- Extracted material:

Segment Open

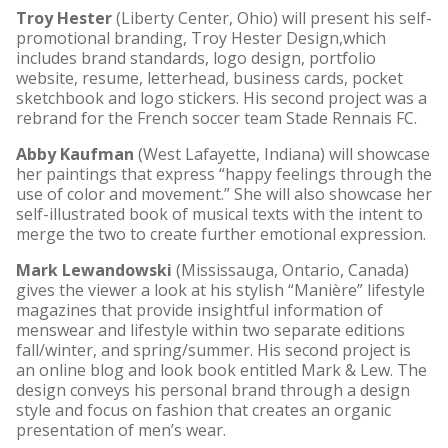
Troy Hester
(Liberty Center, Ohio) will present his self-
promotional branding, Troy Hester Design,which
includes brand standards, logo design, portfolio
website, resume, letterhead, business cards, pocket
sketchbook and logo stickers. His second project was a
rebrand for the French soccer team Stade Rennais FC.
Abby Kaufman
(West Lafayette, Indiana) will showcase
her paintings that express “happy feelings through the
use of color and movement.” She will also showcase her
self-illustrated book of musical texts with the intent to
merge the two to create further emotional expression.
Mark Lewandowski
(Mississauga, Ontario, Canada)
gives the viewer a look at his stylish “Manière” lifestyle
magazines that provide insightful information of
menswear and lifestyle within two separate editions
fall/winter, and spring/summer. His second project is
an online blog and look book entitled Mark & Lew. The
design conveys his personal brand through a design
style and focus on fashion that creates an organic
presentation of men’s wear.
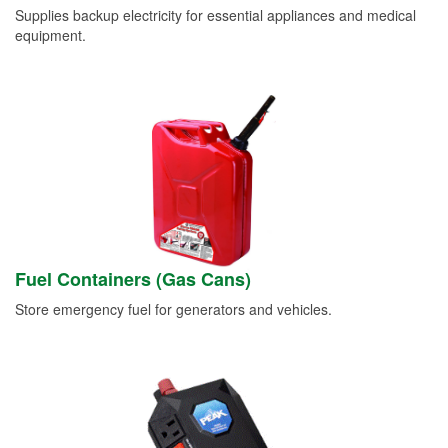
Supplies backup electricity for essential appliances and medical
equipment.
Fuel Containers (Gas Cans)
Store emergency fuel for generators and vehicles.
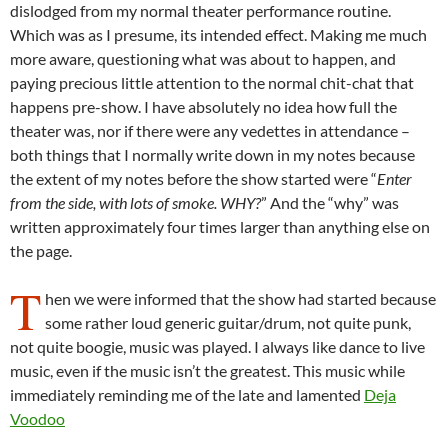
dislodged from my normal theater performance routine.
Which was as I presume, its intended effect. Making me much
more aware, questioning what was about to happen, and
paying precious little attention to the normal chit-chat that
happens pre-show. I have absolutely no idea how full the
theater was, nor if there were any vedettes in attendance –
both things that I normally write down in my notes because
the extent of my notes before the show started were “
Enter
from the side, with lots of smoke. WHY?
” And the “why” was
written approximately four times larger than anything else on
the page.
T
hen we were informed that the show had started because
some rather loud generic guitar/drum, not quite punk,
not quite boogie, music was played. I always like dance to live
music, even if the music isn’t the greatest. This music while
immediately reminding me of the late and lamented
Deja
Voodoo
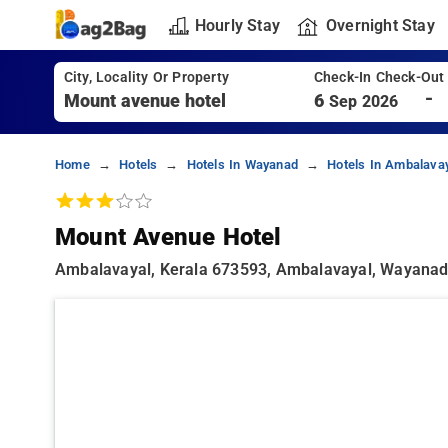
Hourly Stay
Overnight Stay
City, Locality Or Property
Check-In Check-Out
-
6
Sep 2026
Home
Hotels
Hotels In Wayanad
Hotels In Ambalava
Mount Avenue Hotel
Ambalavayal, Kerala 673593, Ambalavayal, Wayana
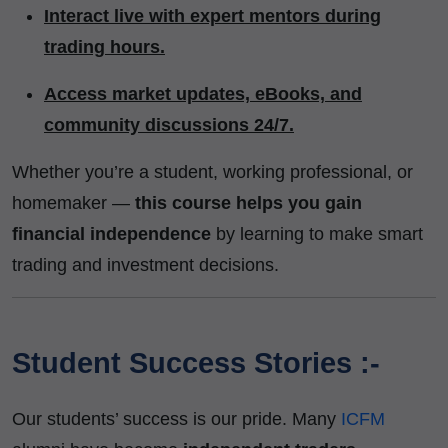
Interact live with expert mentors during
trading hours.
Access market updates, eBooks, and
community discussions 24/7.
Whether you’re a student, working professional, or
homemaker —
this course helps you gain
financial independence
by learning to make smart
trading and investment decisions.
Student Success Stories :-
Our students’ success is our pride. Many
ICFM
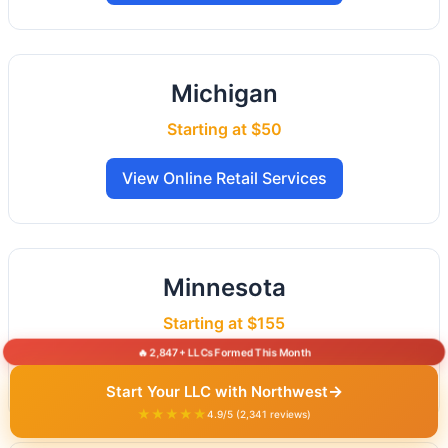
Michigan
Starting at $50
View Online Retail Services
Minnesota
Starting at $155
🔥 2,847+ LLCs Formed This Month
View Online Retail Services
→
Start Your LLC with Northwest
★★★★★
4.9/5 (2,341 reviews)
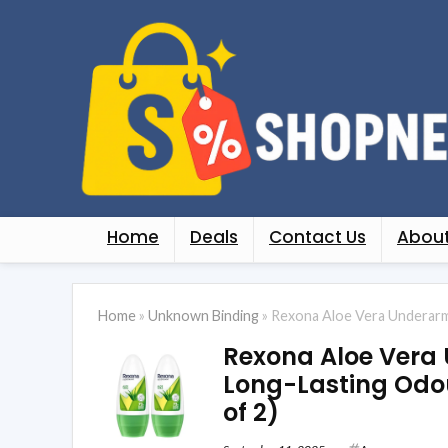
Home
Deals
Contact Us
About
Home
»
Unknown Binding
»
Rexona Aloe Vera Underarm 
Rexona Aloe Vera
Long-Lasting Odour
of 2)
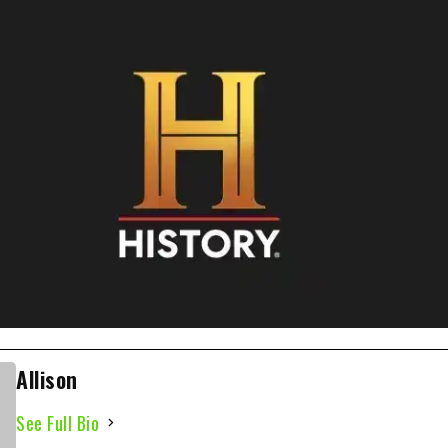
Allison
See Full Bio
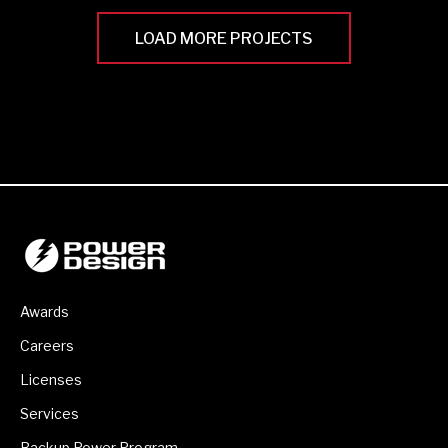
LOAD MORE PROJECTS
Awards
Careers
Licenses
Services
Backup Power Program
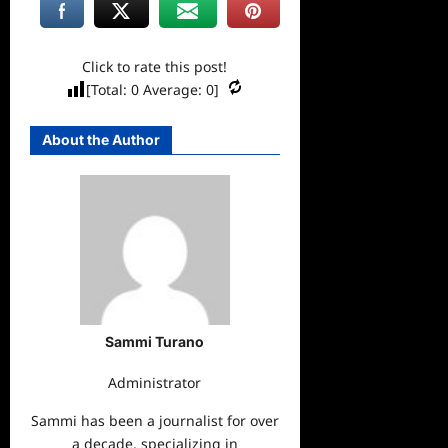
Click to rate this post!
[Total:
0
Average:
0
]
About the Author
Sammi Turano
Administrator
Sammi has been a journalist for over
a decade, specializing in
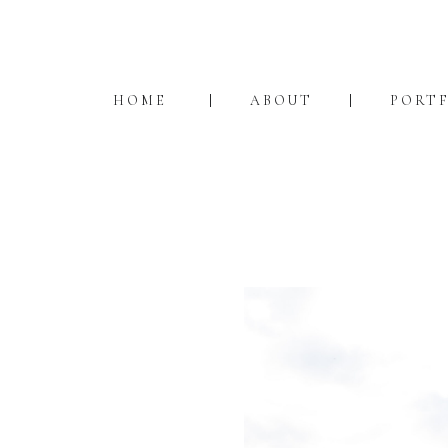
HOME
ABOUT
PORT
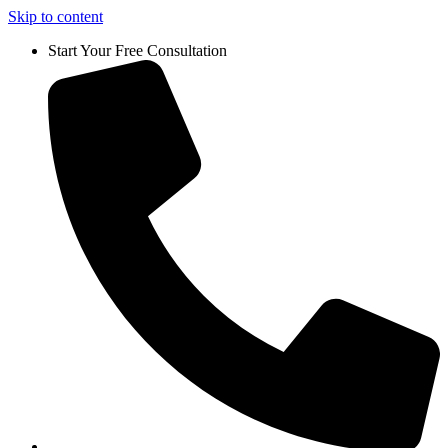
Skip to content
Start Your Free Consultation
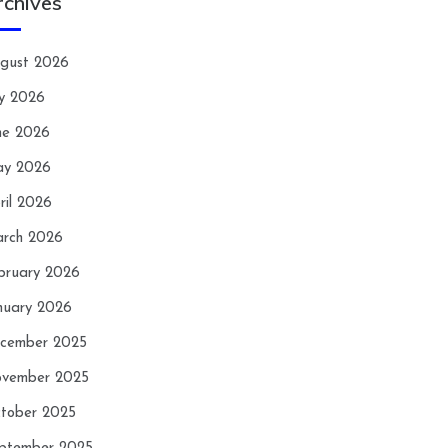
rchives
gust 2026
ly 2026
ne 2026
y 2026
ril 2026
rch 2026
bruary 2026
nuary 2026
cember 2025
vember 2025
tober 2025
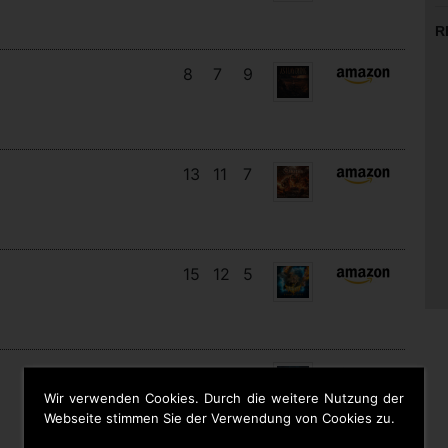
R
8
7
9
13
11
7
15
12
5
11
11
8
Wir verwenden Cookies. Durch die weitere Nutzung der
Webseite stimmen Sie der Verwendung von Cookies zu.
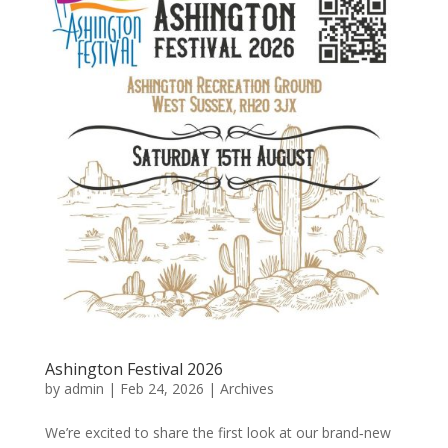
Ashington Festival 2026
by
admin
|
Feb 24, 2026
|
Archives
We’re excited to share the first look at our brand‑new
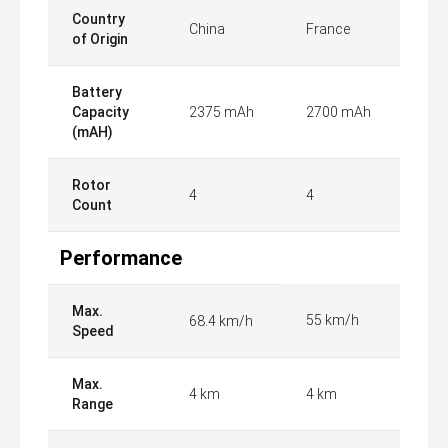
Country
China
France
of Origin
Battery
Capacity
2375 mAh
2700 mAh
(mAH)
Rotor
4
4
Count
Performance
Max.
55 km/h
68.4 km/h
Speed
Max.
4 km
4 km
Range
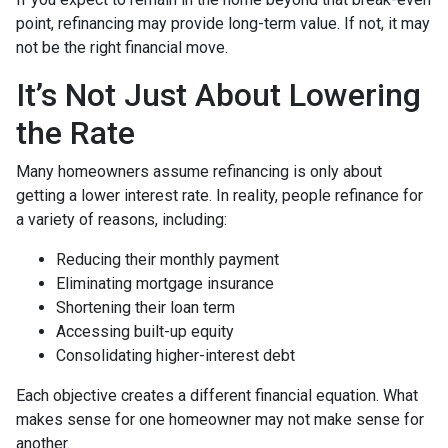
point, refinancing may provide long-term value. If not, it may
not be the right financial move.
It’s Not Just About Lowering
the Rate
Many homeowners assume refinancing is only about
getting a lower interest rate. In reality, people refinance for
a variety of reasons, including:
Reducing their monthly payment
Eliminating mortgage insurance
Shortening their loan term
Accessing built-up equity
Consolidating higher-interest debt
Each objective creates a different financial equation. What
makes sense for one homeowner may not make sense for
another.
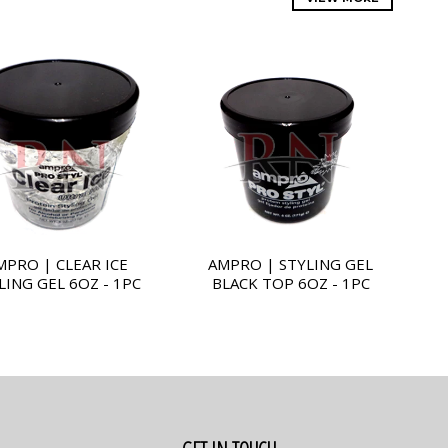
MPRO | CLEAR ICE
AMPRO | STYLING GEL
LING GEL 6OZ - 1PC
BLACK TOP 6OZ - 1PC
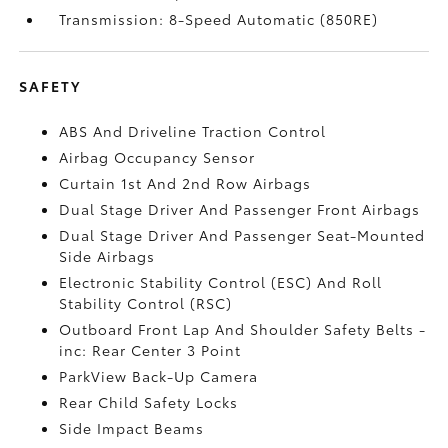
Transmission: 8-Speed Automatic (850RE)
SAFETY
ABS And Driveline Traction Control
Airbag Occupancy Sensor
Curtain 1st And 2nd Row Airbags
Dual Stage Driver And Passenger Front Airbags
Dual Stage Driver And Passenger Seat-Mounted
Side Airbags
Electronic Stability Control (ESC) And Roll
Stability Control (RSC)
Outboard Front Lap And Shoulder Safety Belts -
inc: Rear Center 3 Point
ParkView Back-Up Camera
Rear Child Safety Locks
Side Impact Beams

Segment Closed

- Problem description: Set the pictures aside and transcribe the data above exactly.

- Output for this exercise:
Troy Hester
(Liberty Center, Ohio) will present his self-
promotional branding, Troy Hester Design,which
includes brand standards, logo design, portfolio
website, resume, letterhead, business cards, pocket
sketchbook and logo stickers. His second project was a
rebrand for the French soccer team Stade Rennais FC.
Abby Kaufman
(West Lafayette, Indiana) will showcase
her paintings that express “happy feelings through the
use of color and movement.” She will also showcase her
self-illustrated book of musical texts with the intent to
merge the two to create further emotional expression.
Mark Lewandowski
(Mississauga, Ontario, Canada)
gives the viewer a look at his stylish “Manière” lifestyle
magazines that provide insightful information of
menswear and lifestyle within two separate editions
fall/winter, and spring/summer. His second project is
an online blog and look book entitled Mark & Lew. The
design conveys his personal brand through a design
style and focus on fashion that creates an organic
presentation of men’s wear.
Supplies backup electricity for essential appliances and medical
equipment.
Fuel Containers (Gas Cans)
Store emergency fuel for generators and vehicles.
dislodged from my normal theater performance routine.
Which was as I presume, its intended effect. Making me much
more aware, questioning what was about to happen, and
paying precious little attention to the normal chit-chat that
happens pre-show. I have absolutely no idea how full the
theater was, nor if there were any vedettes in attendance –
both things that I normally write down in my notes because
the extent of my notes before the show started were “
Enter
from the side, with lots of smoke. WHY?
” And the “why” was
written approximately four times larger than anything else on
the page.
T
hen we were informed that the show had started because
some rather loud generic guitar/drum, not quite punk,
not quite boogie, music was played. I always like dance to live
music, even if the music isn’t the greatest. This music while
immediately reminding me of the late and lamented
Deja
Voodoo
Hourly Stay
Overnight Stay
City, Locality Or Property
Check-In Check-Out
-
6
Sep 2026
Home
Hotels
Hotels In Wayanad
Hotels In Ambalava
Mount Avenue Hotel
Ambalavayal, Kerala 673593, Ambalavayal, Wayana
Interact live with expert mentors during
trading hours.
Access market updates, eBooks, and
community discussions 24/7.
Whether you’re a student, working professional, or
homemaker —
this course helps you gain
financial independence
by learning to make smart
trading and investment decisions.
Student Success Stories :-
Our students’ success is our pride. Many
ICFM
Michigan
Starting at $50
View Online Retail Services
Minnesota
Starting at $155
🔥 2,847+ LLCs Formed This Month
View Online Retail Services
→
Start Your LLC with Northwest
★★★★★
4.9/5 (2,341 reviews)
Home
Deals
Contact Us
About
Home
»
Unknown Binding
»
Rexona Aloe Vera Underarm 
Rexona Aloe Vera
Long-Lasting Odour
of 2)
Allison
See Full Bio
LOAD MORE PROJECTS
Awards
Careers
Licenses
Services
Backup Power Program
Click to rate this post!
[Total:
0
Average:
0
]
About the Author
Sammi Turano
Administrator
Sammi has been a journalist for over
a decade, specializing in
HOME
ABOUT
PORT
Skip to content
Start Your Free Consultation
rchives
gust 2026
ly 2026
ne 2026
y 2026
ril 2026
rch 2026
bruary 2026
nuary 2026
cember 2025
vember 2025
tober 2025
R
8
7
9
13
11
7
15
12
5
11
11
8
Wir verwenden Cookies. Durch die weitere Nutzung der
Webseite stimmen Sie der Verwendung von Cookies zu.
Ashington Festival 2026
by
admin
|
Feb 24, 2026
|
Archives
We’re excited to share the first look at our brand‑new
Country
China
France
of Origin
Battery
Capacity
2375 mAh
2700 mAh
(mAH)
Rotor
4
4
Count
Performance
Max.
55 km/h
68.4 km/h
Speed
Max.
4 km
4 km
Range
point, refinancing may provide long-term value. If not, it may
not be the right financial move.
It’s Not Just About Lowering
the Rate
Many homeowners assume refinancing is only about
getting a lower interest rate. In reality, people refinance for
a variety of reasons, including:
Reducing their monthly payment
Eliminating mortgage insurance
Shortening their loan term
Accessing built-up equity
Consolidating higher-interest debt
Each objective creates a different financial equation. What
makes sense for one homeowner may not make sense for
another.
MPRO | CLEAR ICE
AMPRO | STYLING GEL
LING GEL 6OZ - 1PC
BLACK TOP 6OZ - 1PC
Transmission: 8-Speed Automatic (850RE)
SAFETY
ABS And Driveline Traction Control
Airbag Occupancy Sensor
Curtain 1st And 2nd Row Airbags
Dual Stage Driver And Passenger Front Airbags
Dual Stage Driver And Passenger Seat-Mounted
Side Airbags
Electronic Stability Control (ESC) And Roll
Stability Control (RSC)
Outboard Front Lap And Shoulder Safety Belts -
inc: Rear Center 3 Point
ParkView Back-Up Camera
Rear Child Safety Locks
Side Impact Beams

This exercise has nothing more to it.